Length Token Filter

windoz · July 2, 2012, 12:38pm

I'm new to Elasticsearch and want to know how I can use the length token
filter. I'm trying to limit my search to exclude two letter words.

drewr · July 2, 2012, 2:15pm

windoz wrote:

I'm new to Elasticsearch and want to know how I can use the length
token filter. I'm trying to limit my search to exclude two letter
words.

Can you give us an example of what you've tried based on the
documentation?

Note that there's a length token filter at the bottom of the sample
config:

myTokenFilter2 :
   type : length
   min : 0
   max : 2000

-Drew

windoz · July 3, 2012, 8:43am

I've been reading around and found that I can use a custom analyzer with
custom stop. But It is not working. I posted the analyzer (custom.txt
)below using curl - X POST --data "@custom.txt"
http//localhost:9200/sample/test/1 on Windows OS. Is the correct way of
using the analyzers.

Here is custom.txt
{
"analysis": {
"analyzer": {
"symphony_fulltext" : {
"type": "custom",
"tokenizer" : "standard",
"filter": ["stop", "asciifolding", "snowball", "lowercase",
"custom_synonyms", "custom_stop"]
},
"symphony_autocomplete" : {
"type": "custom",
"tokenizer" : "standard",
"filter": ["asciifolding", "lowercase"]
}
},
"filter" : {
"custom_synonyms": {
"type": "synonym",
"ignore_case": "true",
"synonyms": [
"i-pod, i pod => ipod",
"definately, definitly, definetly => definitely"
]
},
"custom_stop": {
"type": "stop",
"stopwords": ["a", "an", "and", "are", "as", "at", "be", "but", "by",
"into", "is", "it", "of", "on", "or", "such", "that", "the", "their",
"there", "these", "they", "this", "to", "was", "will"]
}
}
}
}
On Monday, July 2, 2012 2:38:23 PM UTC+2, windoz wrote:

I'm new to Elasticsearch and want to know how I can use the length token
filter. I'm trying to limit my search to exclude two letter words.

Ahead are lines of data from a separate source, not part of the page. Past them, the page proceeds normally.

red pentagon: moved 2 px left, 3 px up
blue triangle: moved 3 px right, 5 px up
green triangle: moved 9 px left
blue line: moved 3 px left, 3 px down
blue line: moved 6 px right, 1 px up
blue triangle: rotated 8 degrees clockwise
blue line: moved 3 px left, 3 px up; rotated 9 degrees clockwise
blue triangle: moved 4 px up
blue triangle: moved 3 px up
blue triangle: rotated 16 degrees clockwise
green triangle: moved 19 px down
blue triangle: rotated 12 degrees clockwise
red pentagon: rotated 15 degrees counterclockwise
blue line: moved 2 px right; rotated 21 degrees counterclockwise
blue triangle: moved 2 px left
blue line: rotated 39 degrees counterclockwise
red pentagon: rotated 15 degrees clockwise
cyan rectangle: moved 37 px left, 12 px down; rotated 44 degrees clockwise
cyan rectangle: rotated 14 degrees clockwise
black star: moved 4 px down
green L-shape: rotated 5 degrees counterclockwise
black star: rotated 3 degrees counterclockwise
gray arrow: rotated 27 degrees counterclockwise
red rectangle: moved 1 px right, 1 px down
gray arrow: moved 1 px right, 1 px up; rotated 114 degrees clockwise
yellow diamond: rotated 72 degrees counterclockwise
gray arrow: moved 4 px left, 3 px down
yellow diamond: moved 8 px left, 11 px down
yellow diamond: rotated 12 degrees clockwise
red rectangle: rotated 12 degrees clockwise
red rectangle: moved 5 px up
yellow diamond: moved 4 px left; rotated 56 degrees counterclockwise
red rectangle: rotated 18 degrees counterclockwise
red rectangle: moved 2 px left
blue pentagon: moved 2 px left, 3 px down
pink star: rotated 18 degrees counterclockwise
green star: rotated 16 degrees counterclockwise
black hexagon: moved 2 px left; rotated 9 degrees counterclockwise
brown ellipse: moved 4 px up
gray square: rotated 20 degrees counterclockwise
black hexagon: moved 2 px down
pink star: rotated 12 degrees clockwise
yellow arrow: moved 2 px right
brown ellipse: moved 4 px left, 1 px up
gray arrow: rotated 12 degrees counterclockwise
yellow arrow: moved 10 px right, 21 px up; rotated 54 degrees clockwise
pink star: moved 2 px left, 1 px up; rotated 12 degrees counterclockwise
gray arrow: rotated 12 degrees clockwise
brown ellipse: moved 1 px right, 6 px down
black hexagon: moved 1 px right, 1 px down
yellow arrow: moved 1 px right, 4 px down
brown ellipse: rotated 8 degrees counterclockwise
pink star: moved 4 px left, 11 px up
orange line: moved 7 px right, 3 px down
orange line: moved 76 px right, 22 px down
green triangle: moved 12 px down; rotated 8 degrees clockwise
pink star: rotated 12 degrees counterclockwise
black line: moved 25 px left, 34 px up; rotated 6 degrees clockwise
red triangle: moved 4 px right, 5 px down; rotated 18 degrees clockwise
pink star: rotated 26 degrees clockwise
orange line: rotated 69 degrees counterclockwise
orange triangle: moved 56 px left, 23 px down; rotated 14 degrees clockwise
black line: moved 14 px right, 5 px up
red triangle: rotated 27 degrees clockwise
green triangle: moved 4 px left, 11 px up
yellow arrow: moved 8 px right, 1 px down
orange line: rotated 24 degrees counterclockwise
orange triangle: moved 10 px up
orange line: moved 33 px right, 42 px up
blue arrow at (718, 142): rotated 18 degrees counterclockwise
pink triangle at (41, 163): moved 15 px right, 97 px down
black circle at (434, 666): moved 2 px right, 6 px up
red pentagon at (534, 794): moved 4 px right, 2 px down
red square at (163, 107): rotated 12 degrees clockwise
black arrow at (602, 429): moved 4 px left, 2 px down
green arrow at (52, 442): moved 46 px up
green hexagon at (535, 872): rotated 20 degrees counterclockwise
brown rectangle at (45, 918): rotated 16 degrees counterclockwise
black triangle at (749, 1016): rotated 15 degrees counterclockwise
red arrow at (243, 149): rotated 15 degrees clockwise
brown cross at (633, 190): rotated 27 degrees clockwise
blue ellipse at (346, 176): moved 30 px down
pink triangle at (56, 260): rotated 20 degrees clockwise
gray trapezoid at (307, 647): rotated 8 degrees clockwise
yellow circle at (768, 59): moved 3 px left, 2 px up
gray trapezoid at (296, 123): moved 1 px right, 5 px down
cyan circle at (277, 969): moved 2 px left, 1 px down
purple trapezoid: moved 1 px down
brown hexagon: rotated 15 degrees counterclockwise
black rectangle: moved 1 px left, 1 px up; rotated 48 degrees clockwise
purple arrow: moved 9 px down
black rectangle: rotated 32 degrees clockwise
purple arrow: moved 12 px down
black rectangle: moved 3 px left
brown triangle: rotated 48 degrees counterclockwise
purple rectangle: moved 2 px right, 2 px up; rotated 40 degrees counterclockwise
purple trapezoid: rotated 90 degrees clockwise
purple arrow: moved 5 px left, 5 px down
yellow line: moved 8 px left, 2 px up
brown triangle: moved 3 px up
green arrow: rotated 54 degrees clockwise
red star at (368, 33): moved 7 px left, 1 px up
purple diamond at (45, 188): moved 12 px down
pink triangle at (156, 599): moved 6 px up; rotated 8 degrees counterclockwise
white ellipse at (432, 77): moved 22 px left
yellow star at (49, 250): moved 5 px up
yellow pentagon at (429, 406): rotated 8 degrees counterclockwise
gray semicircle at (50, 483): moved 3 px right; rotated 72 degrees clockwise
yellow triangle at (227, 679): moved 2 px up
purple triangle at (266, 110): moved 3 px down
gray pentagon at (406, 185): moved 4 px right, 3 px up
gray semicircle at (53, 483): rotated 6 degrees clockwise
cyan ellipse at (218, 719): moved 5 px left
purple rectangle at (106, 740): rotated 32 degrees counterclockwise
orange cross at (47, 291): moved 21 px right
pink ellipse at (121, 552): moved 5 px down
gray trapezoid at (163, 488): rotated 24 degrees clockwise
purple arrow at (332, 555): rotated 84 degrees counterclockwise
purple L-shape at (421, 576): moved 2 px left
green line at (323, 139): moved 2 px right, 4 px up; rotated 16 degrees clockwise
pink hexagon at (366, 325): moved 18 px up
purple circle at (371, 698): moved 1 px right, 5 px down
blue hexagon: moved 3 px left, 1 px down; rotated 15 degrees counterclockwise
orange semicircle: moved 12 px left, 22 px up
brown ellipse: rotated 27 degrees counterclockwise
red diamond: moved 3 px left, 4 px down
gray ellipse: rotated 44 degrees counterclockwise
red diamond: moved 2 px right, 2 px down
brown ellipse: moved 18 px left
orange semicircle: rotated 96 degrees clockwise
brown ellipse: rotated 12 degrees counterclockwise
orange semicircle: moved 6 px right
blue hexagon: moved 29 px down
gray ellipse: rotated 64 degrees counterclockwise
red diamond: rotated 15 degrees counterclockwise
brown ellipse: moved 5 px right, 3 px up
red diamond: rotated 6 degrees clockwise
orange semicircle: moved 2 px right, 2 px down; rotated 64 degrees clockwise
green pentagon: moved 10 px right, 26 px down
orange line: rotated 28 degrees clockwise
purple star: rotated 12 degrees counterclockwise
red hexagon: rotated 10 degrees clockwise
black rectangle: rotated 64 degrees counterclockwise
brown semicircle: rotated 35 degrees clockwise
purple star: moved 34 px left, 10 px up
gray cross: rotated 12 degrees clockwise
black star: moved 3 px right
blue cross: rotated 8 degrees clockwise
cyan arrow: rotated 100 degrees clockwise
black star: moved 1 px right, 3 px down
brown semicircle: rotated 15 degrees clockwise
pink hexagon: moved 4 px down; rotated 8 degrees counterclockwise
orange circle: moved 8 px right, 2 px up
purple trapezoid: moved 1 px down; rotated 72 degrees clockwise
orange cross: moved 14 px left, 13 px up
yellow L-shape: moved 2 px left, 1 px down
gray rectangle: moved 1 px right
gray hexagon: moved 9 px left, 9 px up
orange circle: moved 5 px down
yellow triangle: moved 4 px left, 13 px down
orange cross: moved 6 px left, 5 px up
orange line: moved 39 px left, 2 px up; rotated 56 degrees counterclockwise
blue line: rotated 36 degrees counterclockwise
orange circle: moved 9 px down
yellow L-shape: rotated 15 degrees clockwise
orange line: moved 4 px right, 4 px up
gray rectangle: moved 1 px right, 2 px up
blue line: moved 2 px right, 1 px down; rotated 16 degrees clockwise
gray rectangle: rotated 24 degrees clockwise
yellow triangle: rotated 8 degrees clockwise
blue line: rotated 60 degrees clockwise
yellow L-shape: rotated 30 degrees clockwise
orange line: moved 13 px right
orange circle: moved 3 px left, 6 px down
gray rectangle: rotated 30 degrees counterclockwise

drewr · July 3, 2012, 2:20pm

windoz wrote:

I've been reading around and found that I can use a custom analyzer with
custom stop. But It is not working. I posted the analyzer (custom.txt
)below using curl - X POST --data "@custom.txt"
http//localhost:9200/sample/test/1 on Windows OS. Is the correct way of
using the analyzers.

[...]

By sending that data to /sample/test/1, you're just indexing it as a
regular doc in ES. You need to store it as part of your index
settings. Try something like this:

curl -s -XPUT localhost:9200/test
-d @<(curl -s http://p.draines.com/13413250381814c87452d.txt)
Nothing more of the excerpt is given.